Your objective: Return the material below exactly, but only from the line with "Skip to main content" through the line with "accidentes en la", and without its pictures.
########################################
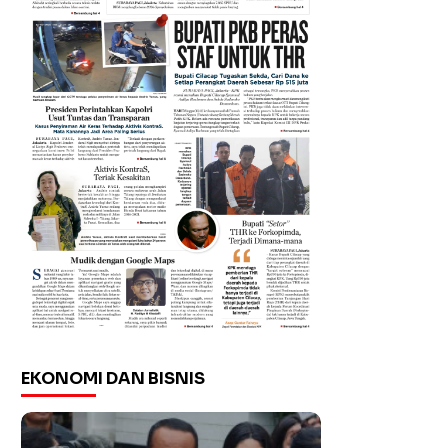
EKONOMI DAN BISNIS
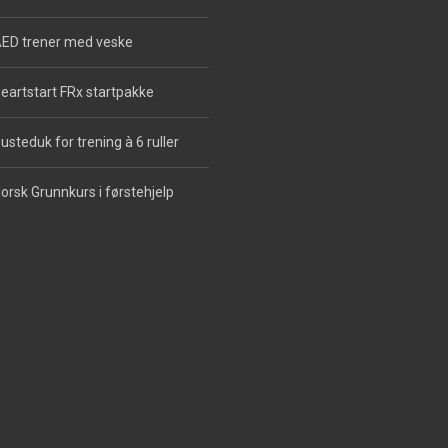
ED trener med veske
eartstart FRx startpakke
usteduk for trening à 6 ruller
orsk Grunnkurs i førstehjelp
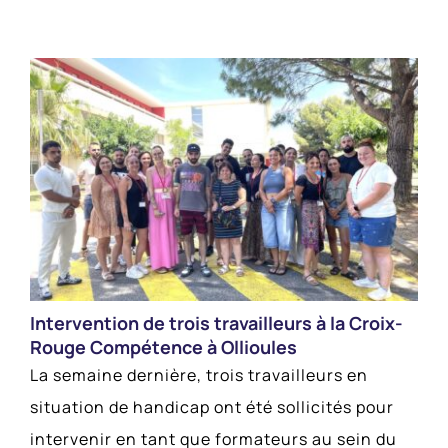
Intervention de trois travailleurs à la Croix-
Rouge Compétence à Ollioules
La semaine dernière, trois travailleurs en
situation de handicap ont été sollicités pour
intervenir en tant que formateurs au sein du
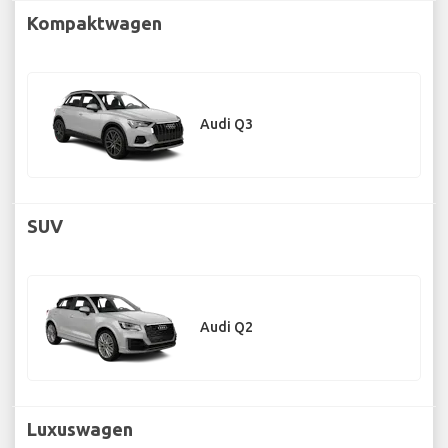
Kompaktwagen
Audi Q3
SUV
Audi Q2
Luxuswagen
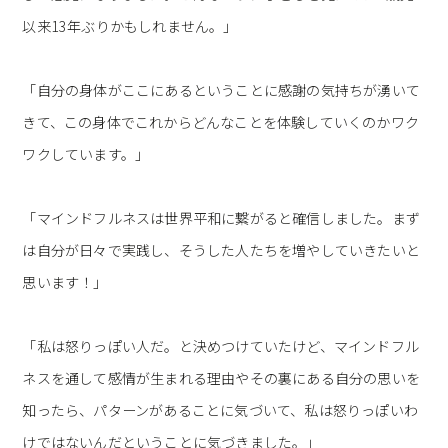
以来13年ぶりかもしれません。」
「自分の身体がここにあるということに感謝の気持ちが湧いて
きて、この身体でこれからどんなことを体験していくのかワク
ワクしています。」
「マインドフルネスは世界平和に繋がると確信しました。まず
は自分が日々で実践し、そうした人たちを増やしていきたいと
思います！」
「私は怒りっぽい人だ。と決めつけていたけど、マインドフル
ネスを通して感情が生まれる理由やその裏にある自分の思いを
知ったら、パターンがあることに気づいて、私は怒りっぽいわ
けではないんだということに気づきました。」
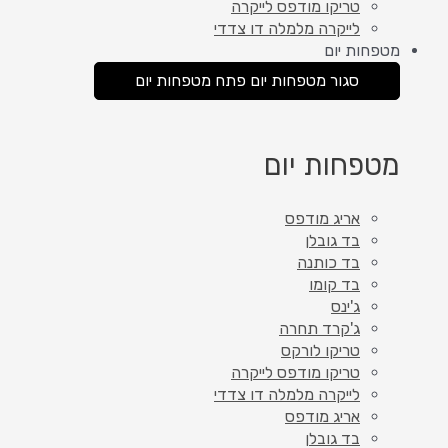
טריקו מודפס לייקרה
לייקרה מלמלה דו צדדי
מטפחות יום
סגור מטפחות יום
פתח מטפחות יום
מטפחות יום
אריג מודפס
בד גובלן
בד כותנה
בד קומו
ג'ינס
ג'קרד תחרה
טריקו לורקס
טריקו מודפס לייקרה
לייקרה מלמלה דו צדדי
אריג מודפס
בד גובלן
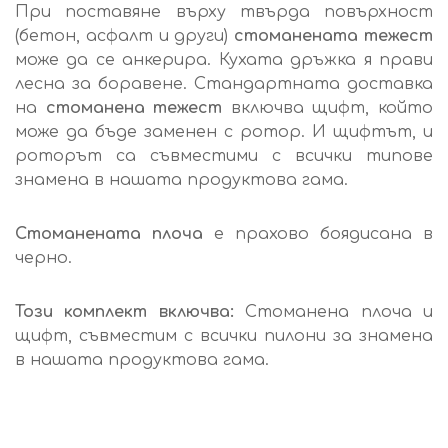
При поставяне върху твърда повърхност
(бетон, асфалт и други)
стоманената тежест
може да се анкерира. Кухата дръжка я прави
лесна за боравене. Стандартната доставка
на
стоманена тежест
включва щифт, който
може да бъде заменен с ротор. И щифтът, и
роторът са съвместими с всички типове
знамена в нашата продуктова гама.
Стоманената плоча
е прахово боядисана в
черно.
Този комплект включва:
Стоманена плоча и
щифт, съвместим с всички пилони за знамена
в нашата продуктова гама.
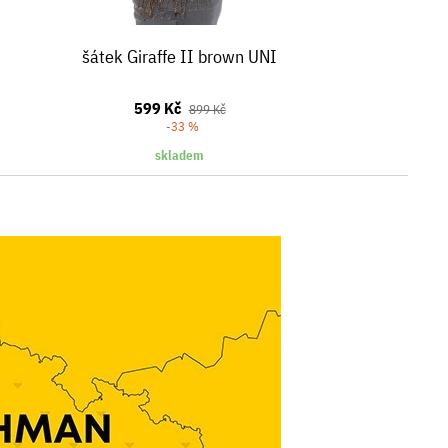
šátek Giraffe II brown UNI
599 Kč
899 Kč
-33 %
skladem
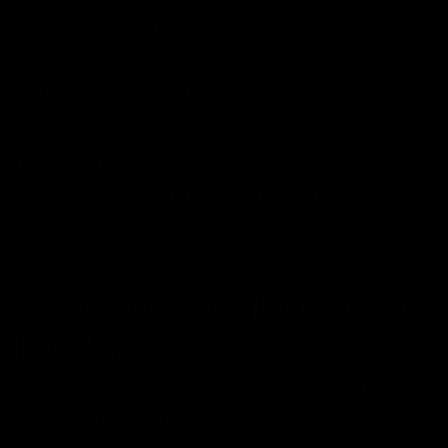
Google analytics
Pixel de Facebook
Utilizamos esta información para analizar
tendencias, administrar el sitio, rastrear los
movimientos de los usuarios alrededor del
sitio y para recopilar información
demográfica sobre nuestra base de
usuarios en su conjunto.
Secreto y seguridad de
los datos
brokenmindprod.com
se compromete en el
uso y tratamiento de los datos incluidos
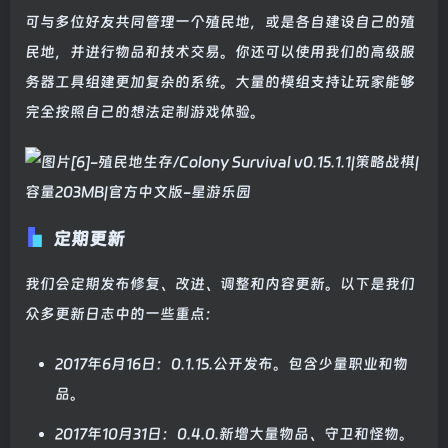
可与多位好友共同管理一个殖民地，或是各自建设自己的殖
民地，并进行物品和技术交易。你还可以使用我们的高级服
务器工具组建更加复杂的系统。大量的模组支持让玩家能够
完全按照自己的想法定制游戏体验。
定期更新
我们会定期发布修复、改进、调整和内容更新。以下是我们
众多更新日志中的一些重点：
2017年6月16日：0.1.15.公开发布。包含少量职业和物
品。
2017年10月31日：0.4.0.新增大量物品、守卫和怪物。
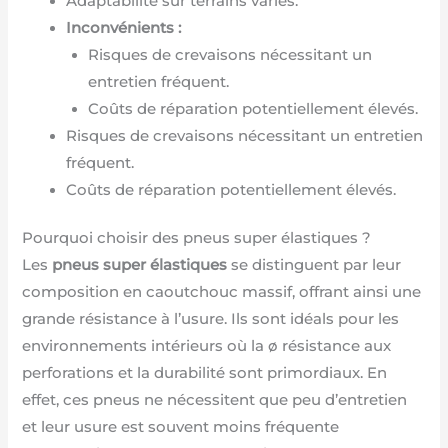
Adaptabilité sur terrains variés.
Inconvénients :
Risques de crevaisons nécessitant un
entretien fréquent.
Coûts de réparation potentiellement élevés.
Risques de crevaisons nécessitant un entretien
fréquent.
Coûts de réparation potentiellement élevés.
Pourquoi choisir des pneus super élastiques ?
Les
pneus super élastiques
se distinguent par leur
composition en caoutchouc massif, offrant ainsi une
grande résistance à l’usure. Ils sont idéals pour les
environnements intérieurs où la ø résistance aux
perforations et la durabilité sont primordiaux. En
effet, ces pneus ne nécessitent que peu d’entretien
et leur usure est souvent moins fréquente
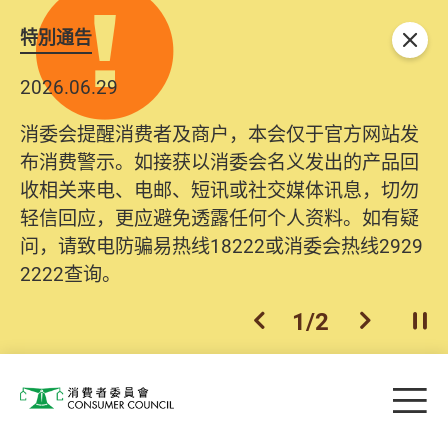
特別通告
关闭
2026.06.29
消委会提醒消费者及商户，本会仅于官方网站发
布消费警示。如接获以消委会名义发出的产品回
收相关来电、电邮、短讯或社交媒体讯息，切勿
轻信回应，更应避免透露任何个人资料。如有疑
问，请致电防骗易热线18222或消委会热线2929
2222查询。
1
/
2
上一个
下一个
开
Skip to main content
目
消费者委员会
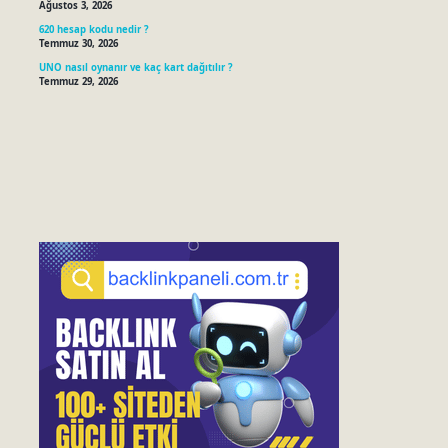
Ağustos 3, 2026
620 hesap kodu nedir ?
Temmuz 30, 2026
UNO nasıl oynanır ve kaç kart dağıtılır ?
Temmuz 29, 2026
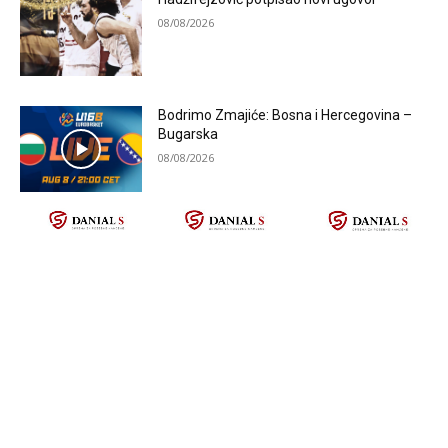
08/08/2026
Bodrimo Zmajiće: Bosna i Hercegovina –
Bugarska
08/08/2026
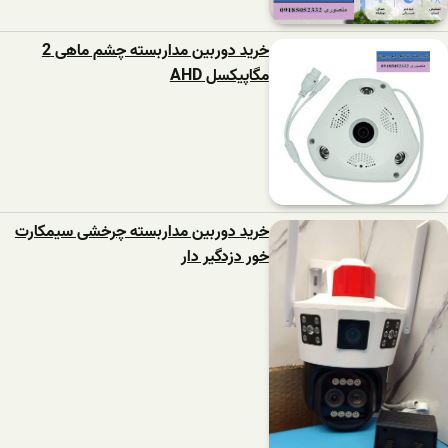
خرید دوربین مداربسته چشم ماهی 2
مگاپیکسل AHD
خرید دوربین مداربسته چرخشی سیمکارت
خور دزدگیر دار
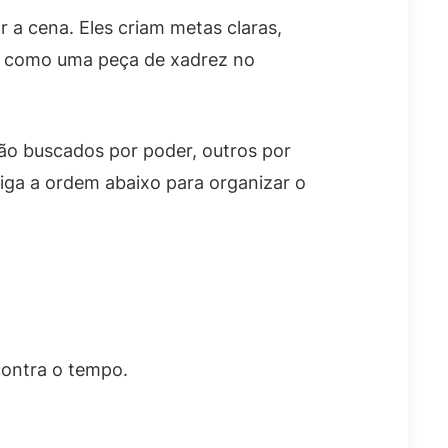
 a cena. Eles criam metas claras,
ato como uma peça de xadrez no
são buscados por poder, outros por
siga a ordem abaixo para organizar o
contra o tempo.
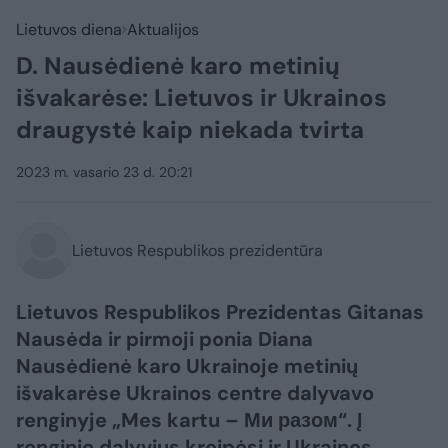
Lietuvos diena
Aktualijos
D. Nausėdienė karo metinių
išvakarėse: Lietuvos ir Ukrainos
draugystė kaip niekada tvirta
2023 m. vasario 23 d. 20:21
Lietuvos Respublikos prezidentūra
Lietuvos Respublikos Prezidentas Gitanas
Nausėda ir pirmoji ponia Diana
Nausėdienė karo Ukrainoje metinių
išvakarėse Ukrainos centre dalyvavo
renginyje „Mes kartu – Ми разом“. Į
renginio dalyvius kreipėsi ir Ukrainos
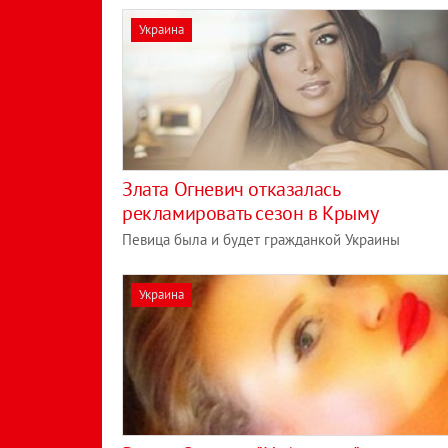
Украина
Злата Огневич отказалась
рекламировать сезон в Крыму
Певица была и будет гражданкой Украины
Украина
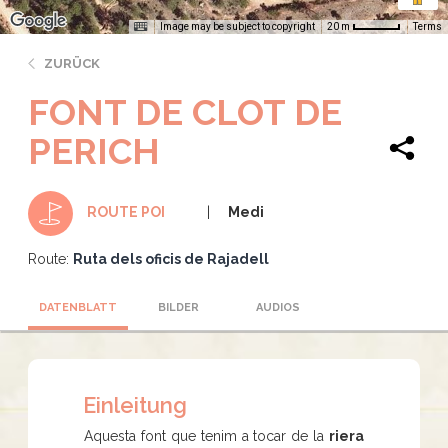
Image may be subject to copyright
Terms
20 m
ZURÜCK
FONT DE CLOT DE
PERICH
Medi
ROUTE POI
Route:
Ruta dels oficis de Rajadell
DATENBLATT
BILDER
AUDIOS
Einleitung
Aquesta font que tenim a tocar de la
riera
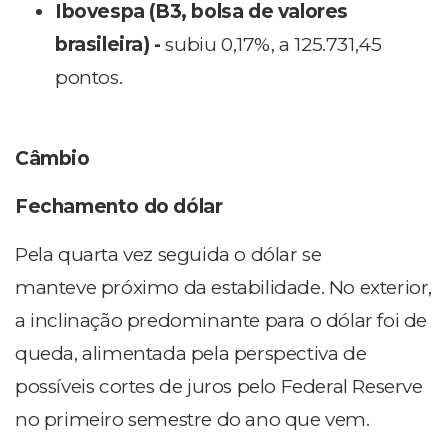
Ibovespa (B3, bolsa de valores
brasileira) -
subiu 0,17%, a 125.731,45
pontos.
Câmbio
Fechamento do dólar
Pela quarta vez seguida o dólar se
manteve próximo da estabilidade. No exterior,
a inclinação predominante para o dólar foi de
queda, alimentada pela perspectiva de
possíveis cortes de juros pelo Federal Reserve
no primeiro semestre do ano que vem.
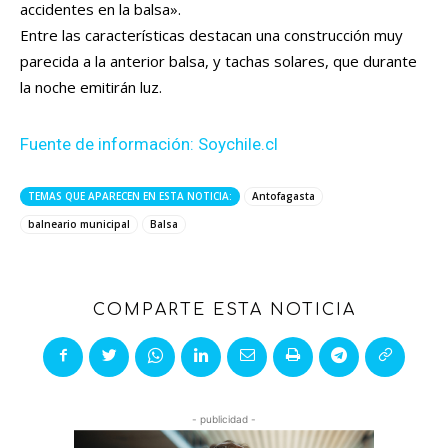
accidentes en la balsa».
Entre las características destacan una construcción muy
parecida a la anterior balsa, y tachas solares, que durante
la noche emitirán luz.
Fuente de información: Soychile.cl
TEMAS QUE APARECEN EN ESTA NOTICIA:
Antofagasta
balneario municipal
Balsa
COMPARTE ESTA NOTICIA
- publicidad -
########################################
Result for this task:
Skip to main content
目
消费者委员会
Ağustos 3, 2026
620 hesap kodu nedir ?
Temmuz 30, 2026
UNO nasıl oynanır ve kaç kart dağıtılır ?
Temmuz 29, 2026
08/08/2026
Bodrimo Zmajiće: Bosna i Hercegovina –
Bugarska
08/08/2026
خرید دوربین مداربسته چشم ماهی 2
مگاپیکسل AHD
خرید دوربین مداربسته چرخشی سیمکارت
خور دزدگیر دار
 a cena. Eles criam metas claras,
ato como uma peça de xadrez no
são buscados por poder, outros por
siga a ordem abaixo para organizar o
contra o tempo.
Lietuvos diena
Aktualijos
D. Nausėdienė karo metinių
išvakarėse: Lietuvos ir Ukrainos
draugystė kaip niekada tvirta
2023 m. vasario 23 d. 20:21
Lietuvos Respublikos prezidentūra
Lietuvos Respublikos Prezidentas Gitanas
Nausėda ir pirmoji ponia Diana
Nausėdienė karo Ukrainoje metinių
išvakarėse Ukrainos centre dalyvavo
renginyje „Mes kartu – Ми разом“. Į
renginio dalyvius kreipėsi ir Ukrainos
Украина
Злата Огневич отказалась
рекламировать сезон в Крыму
Певица была и будет гражданкой Украины
Украина
Image may be subject to copyright
Terms
20 m
ZURÜCK
FONT DE CLOT DE
PERICH
Medi
ROUTE POI
Route:
Ruta dels oficis de Rajadell
DATENBLATT
BILDER
AUDIOS
Einleitung
Aquesta font que tenim a tocar de la
riera
Ibovespa (B3, bolsa de valores
brasileira) -
subiu 0,17%, a 125.731,45
pontos.
Câmbio
Fechamento do dólar
Pela quarta vez seguida o dólar se
manteve próximo da estabilidade. No exterior,
a inclinação predominante para o dólar foi de
queda, alimentada pela perspectiva de
possíveis cortes de juros pelo Federal Reserve
no primeiro semestre do ano que vem.
accidentes en la balsa».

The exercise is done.